The script has much more going on below Healy's surface than March's. In one of the film's best and quietest sequences, Healy talks about how the greatest day of his life involved an act of violence that wasn't done for money. In one short speech, without being obvious or direct about it, he simultaneously sums up who he is, who he thinks he is, and who he'd actually like to be. Crowe's character could so easily be a standard-issue Raymond Chandler thug, a dim plodder throwing his weight around and letting himself be steered. But Crowe plays him as canny yet relaxed, wistful but at peace with himself. It's a charming piece of character work in a setting that's much more merciless than Healy.

The Nice Guys

(Warner Bros.)

And Gosling, who's had a long run of serious-and-soulful roles in muted dramas, gets to play a big, bright comic role for once, with plenty of physical comedy and a pleasant lack of ego. Part of the humor of Black's early screenplays came from the ways he let stars like Mel Gibson, Bruce Willis, and Arnold Schwarzenegger play hyper-verbal comedy while maintaining their macho. Gosling doesn't have the same need for an outsized show of masculinity. That leaves him more room for humiliating, hilarious slapstick, like a scene where Healy catches March in a toilet stall with his pants down. And March's relationship with his no-nonsense 13-year-old daughter Holly (Angourie Rice) can be exasperating — she's a precocious movie-kid stereotype, an adult in a size-extra-small child suit — but it provides some warmth, and plenty of comic setups. Holly serves as her dad's chauffeur, his chief critic, and his companion; if Healy weren't in the movie at all, Black would already have a functional mismatched-buddy mystery just from the banter between Holly and her disintegrating dad.

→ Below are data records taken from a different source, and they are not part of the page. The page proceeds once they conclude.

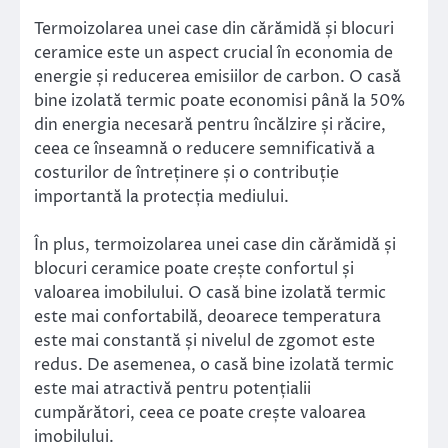
Termoizolarea unei case din cărămidă și blocuri
ceramice este un aspect crucial în economia de
energie și reducerea emisiilor de carbon. O casă
bine izolată termic poate economisi până la 50%
din energia necesară pentru încălzire și răcire,
ceea ce înseamnă o reducere semnificativă a
costurilor de întreținere și o contribuție
importantă la protecția mediului.
În plus, termoizolarea unei case din cărămidă și
blocuri ceramice poate crește confortul și
valoarea imobilului. O casă bine izolată termic
este mai confortabilă, deoarece temperatura
este mai constantă și nivelul de zgomot este
redus. De asemenea, o casă bine izolată termic
este mai atractivă pentru potențialii
cumpărători, ceea ce poate crește valoarea
imobilului.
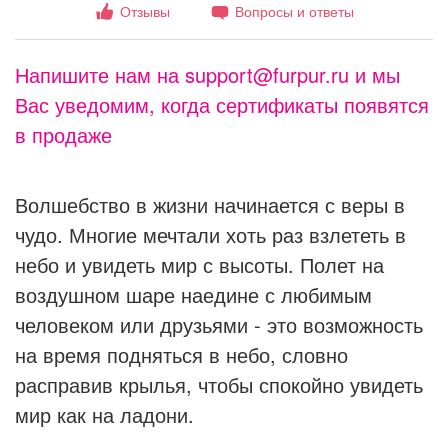
Отзывы
Вопросы и ответы
Напишите нам на support@furpur.ru и мы
Вас уведомим, когда сертификаты появятся
в продаже
Волшебство в жизни начинается с веры в
чудо. Многие мечтали хоть раз взлететь в
небо и увидеть мир с высоты. Полет на
воздушном шаре наедине с любимым
человеком или друзьями - это возможность
на время подняться в небо, словно
расправив крылья, чтобы спокойно увидеть
мир как на ладони.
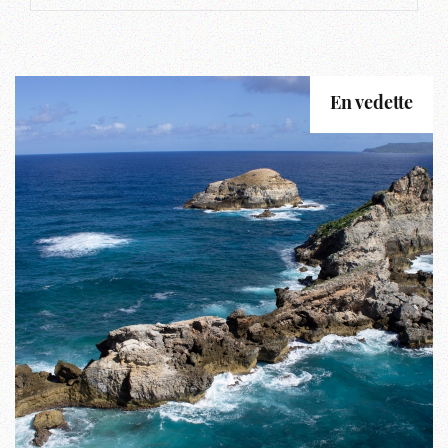
En vedette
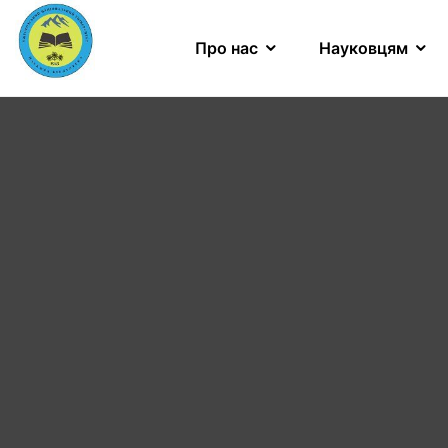
Про нас
Науковцям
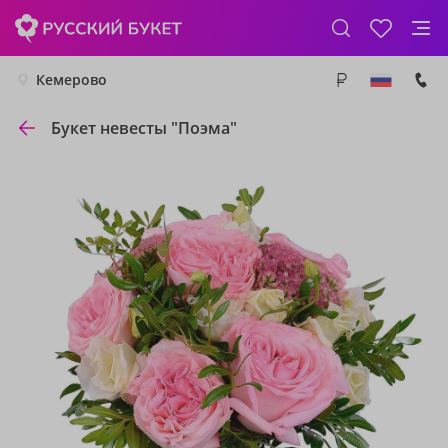
Кемерово
Букет невесты "Поэма"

The Nice Guys is an amiable enough wheel-spinner with plenty of period texture and local signifiers. Black has fun with his signs of the 1970s: smog protests, a home game of Pong, the Sunset Boulevard Tower Records, a Comedy Store poster featuring Tim Allen, a Jaws 2 billboard. (The film came out in mid-1978, but maybe advertising started early?) The soundtrack is packed with '70s boogie and hits from Kool & the Gang, America, and Al Green. Half the characters are wearing bell-bottoms and earth tones, or flower-child headbands and flat-ironed hair. But all the attention to the setting doesn't match Kiss Kiss Bang Bang's sly, audience-acknowledging attention to genre, or its aggressively clever mockery of its own story conventions. Nice Guys' failings —€” its shaggy-dog sloppiness and middling ambition —€” wouldn't matter so much if this wasn't all familiar territory, and if Black himself hadn't covered this ground in a smarter, sharper way already. The old cliché says "Nice guys finish last." In this case, Nice Guys just comes in second.